Norway's moon shot

Who says burying carbon dioxide in caverns beneath the sea will never work? Norway's been doing it for a decade

Published March 5, 2008 8:32PM (EST)

Gassnova, Norway's state-run center for sustainable gas technologies, announced on March 5 that it had selected four industrial groups to compete for a contract to build a carbon capture and sequestration system at a new gas-fired power plant in Kaarstoe, Norway.

The goal is to capture carbon dioxide generated by the power plant and bury it offshore in North Sea oil and gas fields.

"It is our vision that within seven years we will have put in place capture and storage technology," Norwegian Prime Minister Jens Stoltenberg said in January 2007. "This is a major project for our country. It is our moon landing."

How the World Works took note of this news, both because we are generally interested in anything that socially responsible Norway is up to and because we were under the impression that carbon sequestration technologies were nowhere near ready for implementation, and might not even ever be feasible.

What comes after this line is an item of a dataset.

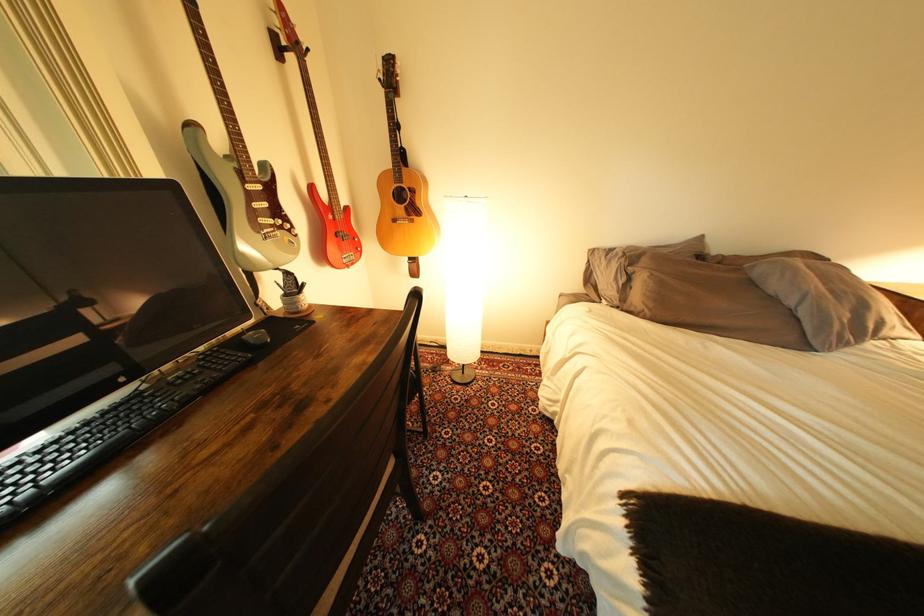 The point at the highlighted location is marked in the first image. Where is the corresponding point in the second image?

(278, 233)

But here Norway is, proceeding full speed ahead with the implementation of a plan that has been in the works for years.

So imagine our surprise upon learning that Norway's state-owned oil company, StatoilHydro, has already sequestered some ten million tons of carbon dioxide offshore, in a sandstone formation 1000 meters under the seabed, near the Sleipner offshore gas platform. StatoilHydro started burying CO2 beneath the ocean all the way back in 1996.

How prescient! But perhaps not so surprising. Norway first imposed a stiff carbon tax of $50 a ton on its oil and gas industry in 1991, providing a significant impetus for the industry to minimize its emissions.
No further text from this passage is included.